- Coordinates: 14°15′52″N 74°27′46″E﻿ / ﻿14.264498°N 74.462720°E
- Carries: Konkan Railway
- Crosses: Sharavati river
- Locale: Honnavar, Karnataka, India

Characteristics
- Total length: 2,060 metres (6,760 ft)

History
- Construction end: 1994

Location
- Interactive map of Sharavati Bridge

= Sharavati Bridge =

The Sharavati Bridge is a railway bridge, south of Honnavar, in the state of Karnataka, India, completed in 1994. It carries the Konkan Railway over the Sharavati river.

It is 2060 m long, and is the longest bridge on that railway, and the longest railway bridge in the state.
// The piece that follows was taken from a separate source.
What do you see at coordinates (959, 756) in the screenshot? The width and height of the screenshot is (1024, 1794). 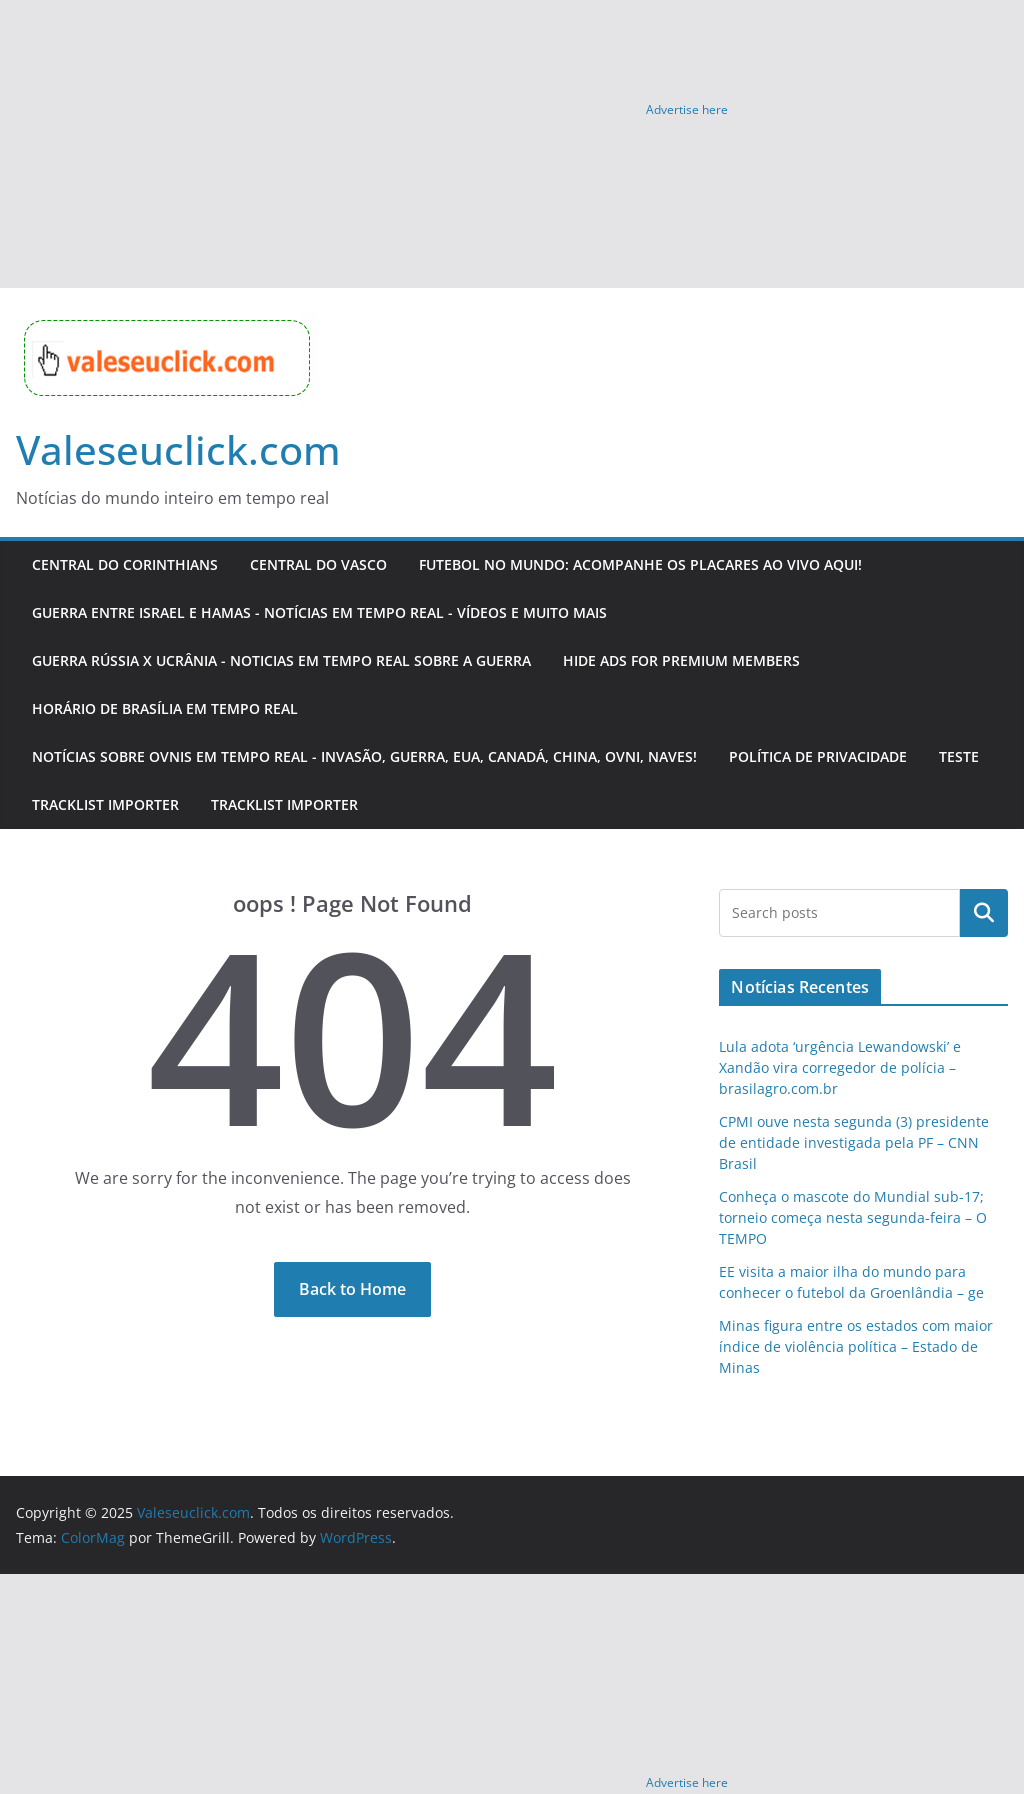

The work consisted of construction of a 2060 m bridge having 55 spans of 33 m and 11 spans of 22 m. The foundation consists of four 1.2 m cast-in-situ R.C.C. bored piles for piers and eight 1.2-metre-diameter piles for abutments. The superstructure was with a single post-tensioned box girder for 33 m spans and three precast pretensioned I girders for 22 m spans. This bridge at Honnavar was awarded second prize in the competition for Most outstanding Bridge National Awards 1995 – Category I by Indian Institute of Bridge Engineers in 1995.

==Sharavati Road Bridge==
The bridge was constructed in 1984 with an overall length of 1047.65 meters, comprises 34 spans of 30 meters each. The two end spans are balanced cantilever arms. Each main span consists of five prestressed "I" girders placed on hammerheads.

===Rehabilitation===
The rehabilitation of the bridge was carried out by Freyssinet Prestressed Concrete Company Ltd (FPCC) by strengthening the piers and hammerheads with additional steel brackets and external prestressing of main girders. The load test carried out to assess residual prestress in the girders.